*ASSIGNMENT*. Without the pictures, can you quote each line below exactly?

*LISTED RECORDS*.
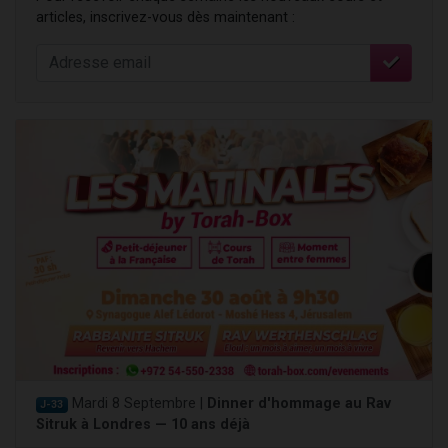
articles, inscrivez-vous dès maintenant :
Mardi 8 Septembre |
Dinner d'hommage au Rav
J-33
Sitruk à Londres — 10 ans déjà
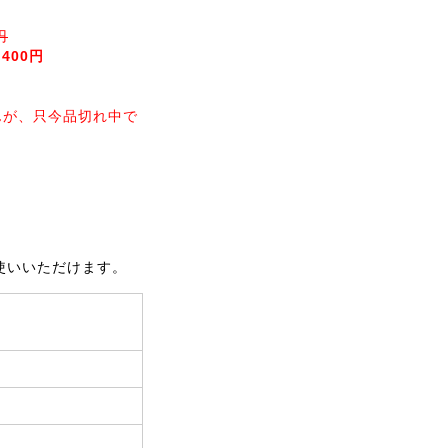
円
,400円
んが、只今品切れ中で
お使いいただけます。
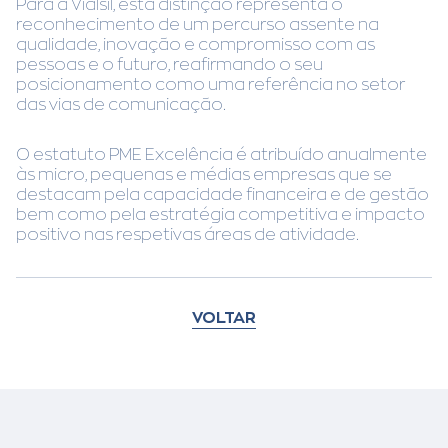
Para a Vialsil, esta distinção representa o
reconhecimento de um percurso assente na
qualidade, inovação e compromisso com as
pessoas e o futuro, reafirmando o seu
posicionamento como uma referência no setor
das vias de comunicação.
O estatuto PME Excelência é atribuído anualmente
às micro, pequenas e médias empresas que se
destacam pela capacidade financeira e de gestão
bem como pela estratégia competitiva e impacto
positivo nas respetivas áreas de atividade.
VOLTAR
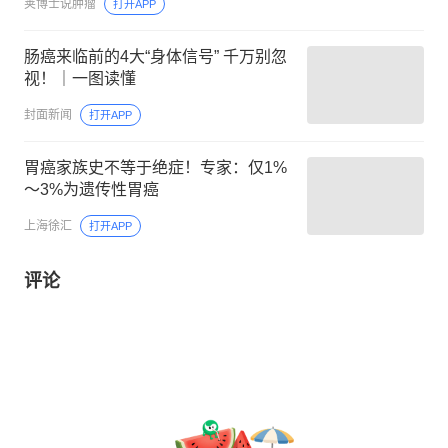
荚博士说肿瘤
打开APP
肠癌来临前的4大“身体信号” 千万别忽
视！｜一图读懂
封面新闻
打开APP
胃癌家族史不等于绝症！专家：仅1%
～3%为遗传性胃癌
上海徐汇
打开APP
评论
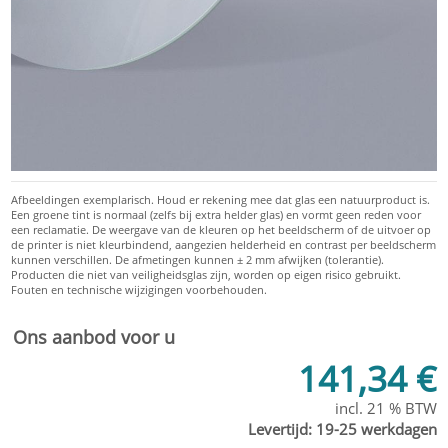
Ons aanbod voor u
141,34 €
incl. 21 % BTW
Levertijd:
19-25 werkdagen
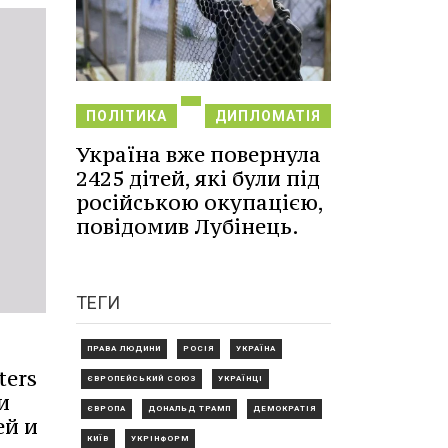
ПОЛІТИКА
ДИПЛОМАТІЯ
Україна вже повернула
2425 дітей, які були під
російською окупацією,
повідомив Лубінець.
ТЕГИ
ПРАВА ЛЮДИНИ
РОСІЯ
УКРАЇНА
ters
ЄВРОПЕЙСЬКИЙ СОЮЗ
УКРАЇНЦІ
и
ЄВРОПА
ДОНАЛЬД ТРАМП
ДЕМОКРАТІЯ
ей и
КИЇВ
УКРІНФОРМ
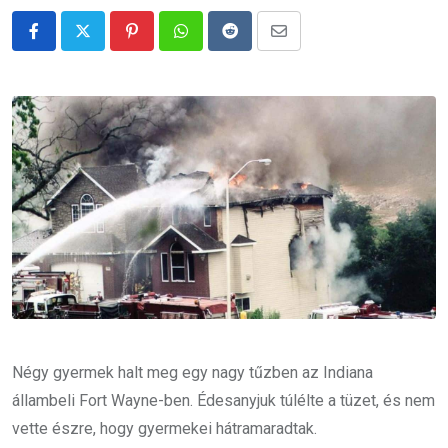
Pinterest
Whatsapp
Reddit
Share
via
Email
Négy gyermek halt meg egy nagy tűzben az Indiana
állambeli Fort Wayne-ben. Édesanyjuk túlélte a tüzet, és nem
vette észre, hogy gyermekei hátramaradtak.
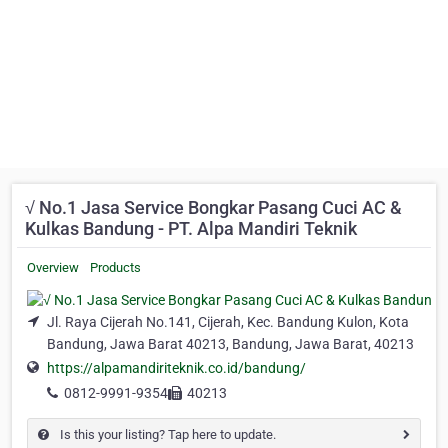
√ No.1 Jasa Service Bongkar Pasang Cuci AC &
Kulkas Bandung - PT. Alpa Mandiri Teknik
Overview
Products
Jl. Raya Cijerah No.141, Cijerah, Kec. Bandung Kulon, Kota
Bandung, Jawa Barat 40213, Bandung, Jawa Barat, 40213
https://alpamandiriteknik.co.id/bandung/
0812-9991-9354
40213
Is this your listing? Tap here to update.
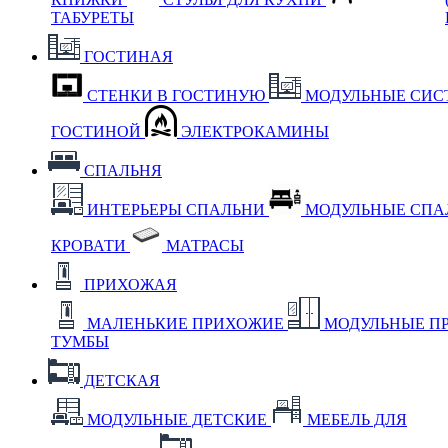
ТАБУРЕТЫ
ГОСТИНАЯ
СТЕНКИ В ГОСТИНУЮ
МОДУЛЬНЫЕ СИС
ГОСТИНОЙ
ЭЛЕКТРОКАМИНЫ
СПАЛЬНЯ
ИНТЕРЬЕРЫ СПАЛЬНИ
МОДУЛЬНЫЕ СП
КРОВАТИ
МАТРАСЫ
ПРИХОЖАЯ
МАЛЕНЬКИЕ ПРИХОЖИЕ
МОДУЛЬНЫЕ П
ТУМБЫ
ДЕТСКАЯ
МОДУЛЬНЫЕ ДЕТСКИЕ
МЕБЕЛЬ ДЛЯ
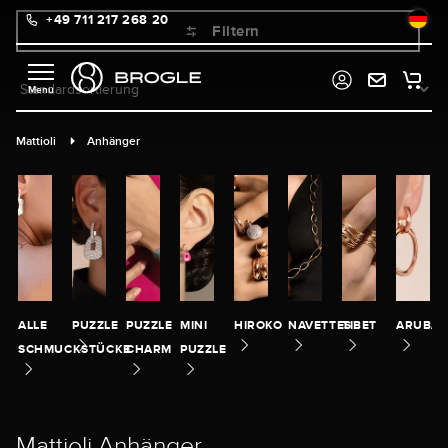
+49 711 217 268 20
alt springen
Filtern
Mattioli
Anhänger
ALLE
PUZZLE
PUZZLE
MINI
HIROKO
NAVETTES
TIBET
ARUBA
SCHMUCKSTÜCKE
CHARM
PUZZLE
Mattioli Anhänger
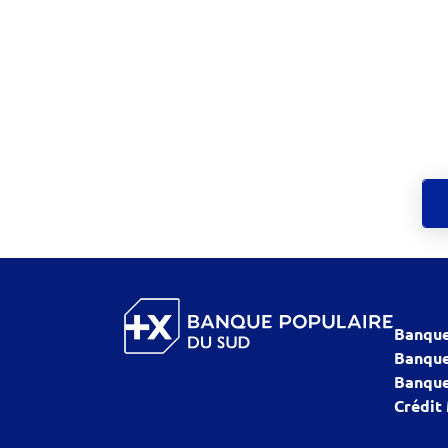
Banque
Banque
Banque
Crédit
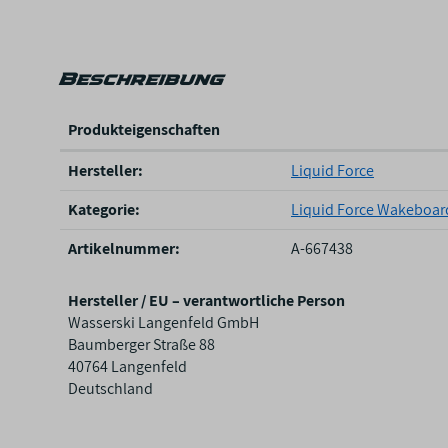
Beschreibung
Produkteigenschaften
P
Hersteller:
Liquid Force
r
o
Kategorie:
Liquid Force Wakeboar
d
u
Artikelnummer:
A-667438
k
t
Hersteller / EU – verantwortliche Person
e
Wasserski Langenfeld GmbH
i
Baumberger Straße 88
g
40764 Langenfeld
e
Deutschland
n
s
c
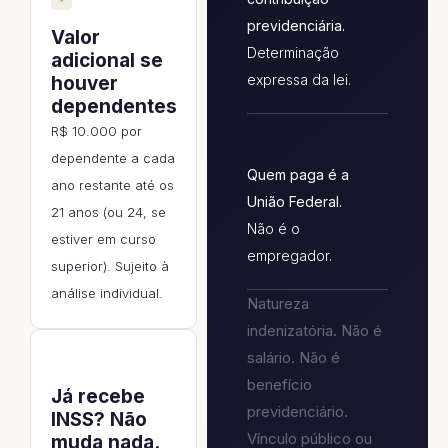
previdenciária.
Valor
Determinação
adicional se
expressa da lei.
houver
dependentes
R$ 10.000 por
dependente a cada
Quem paga é a
ano restante até os
União Federal.
21 anos (ou 24, se
Não é o
estiver em curso
empregador.
superior). Sujeito à
análise individual.
Natureza
indenizatória. Não é
salário. Não é
benefício
Já recebe
previdenciário.
INSS? Não
Vínculo público ou
muda nada.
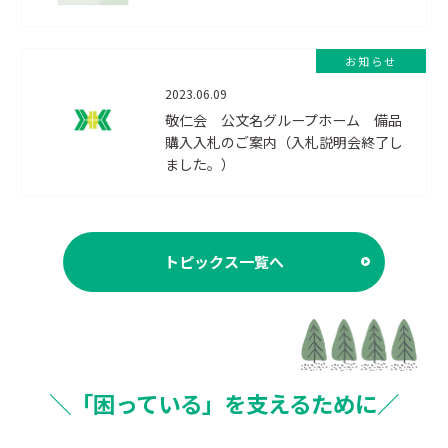
お知らせ
2023.06.09
敬仁会 公文名グループホーム 備品
購入入札のご案内（入札説明会終了し
ました。）
トピックス一覧へ
＼「困っている」を支えるために／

*SOLUTION*.
articles, inscrivez-vous dès maintenant :
Mardi 8 Septembre |
Dinner d'hommage au Rav
J-33
Sitruk à Londres — 10 ans déjà
円
,400円
んが、只今品切れ中で
お使いいただけます。
Para a Vialsil, esta distinção representa o
reconhecimento de um percurso assente na
qualidade, inovação e compromisso com as
pessoas e o futuro, reafirmando o seu
posicionamento como uma referência no setor
das vias de comunicação.
O estatuto PME Excelência é atribuído anualmente
às micro, pequenas e médias empresas que se
destacam pela capacidade financeira e de gestão
bem como pela estratégia competitiva e impacto
positivo nas respetivas áreas de atividade.
VOLTAR
荚博士说肿瘤
打开APP
肠癌来临前的4大“身体信号” 千万别忽
视！｜一图读懂
封面新闻
打开APP
胃癌家族史不等于绝症！专家：仅1%
～3%为遗传性胃癌
上海徐汇
打开APP
评论
Ons aanbod voor u
141,34 €
incl. 21 % BTW
Levertijd:
19-25 werkdagen
ПОЛІТИКА
ДИПЛОМАТІЯ
Україна вже повернула
2425 дітей, які були під
російською окупацією,
повідомив Лубінець.
ТЕГИ
ПРАВА ЛЮДИНИ
РОСІЯ
УКРАЇНА
ters
ЄВРОПЕЙСЬКИЙ СОЮЗ
УКРАЇНЦІ
и
ЄВРОПА
ДОНАЛЬД ТРАМП
ДЕМОКРАТІЯ
ей и
КИЇВ
УКРІНФОРМ
Pinterest
Whatsapp
Reddit
Share
via
Email
Négy gyermek halt meg egy nagy tűzben az Indiana
állambeli Fort Wayne-ben. Édesanyjuk túlélte a tüzet, és nem
vette észre, hogy gyermekei hátramaradtak.
√ No.1 Jasa Service Bongkar Pasang Cuci AC &
Kulkas Bandung - PT. Alpa Mandiri Teknik
Overview
Products
Jl. Raya Cijerah No.141, Cijerah, Kec. Bandung Kulon, Kota
Bandung, Jawa Barat 40213, Bandung, Jawa Barat, 40213
https://alpamandiriteknik.co.id/bandung/
0812-9991-9354
40213
Is this your listing? Tap here to update.
ТАБУРЕТЫ
ГОСТИНАЯ
СТЕНКИ В ГОСТИНУЮ
МОДУЛЬНЫЕ СИС
ГОСТИНОЙ
ЭЛЕКТРОКАМИНЫ
СПАЛЬНЯ
ИНТЕРЬЕРЫ СПАЛЬНИ
МОДУЛЬНЫЕ СП
КРОВАТИ
МАТРАСЫ
ПРИХОЖАЯ
МАЛЕНЬКИЕ ПРИХОЖИЕ
МОДУЛЬНЫЕ П
ТУМБЫ
ДЕТСКАЯ
МОДУЛЬНЫЕ ДЕТСКИЕ
МЕБЕЛЬ ДЛЯ
+49 711 217 268 20
alt springen
Filtern
Mattioli
Anhänger
ALLE
PUZZLE
PUZZLE
MINI
HIROKO
NAVETTES
TIBET
ARUBA
SCHMUCKSTÜCKE
CHARM
PUZZLE
Mattioli Anhänger
Banque
Banque
Banque
Crédit
Beschreibung
Produkteigenschaften
P
Hersteller:
Liquid Force
r
o
Kategorie:
Liquid Force Wakeboar
d
u
Artikelnummer:
A-667438
k
t
Hersteller / EU – verantwortliche Person
e
Wasserski Langenfeld GmbH
i
Baumberger Straße 88
g
40764 Langenfeld
e
Deutschland
n
s
c
previdenciária.
Valor
Determinação
adicional se
expressa da lei.
houver
dependentes
R$ 10.000 por
dependente a cada
Quem paga é a
ano restante até os
União Federal.
21 anos (ou 24, se
Não é o
estiver em curso
empregador.
superior). Sujeito à
análise individual.
Natureza
indenizatória. Não é
salário. Não é
benefício
Já recebe
previdenciário.
INSS? Não
Vínculo público ou
muda nada.
お知らせ
2023.06.09
敬仁会 公文名グループホーム 備品
購入入札のご案内（入札説明会終了し
ました。）
トピックス一覧へ
＼「困っている」を支えるために／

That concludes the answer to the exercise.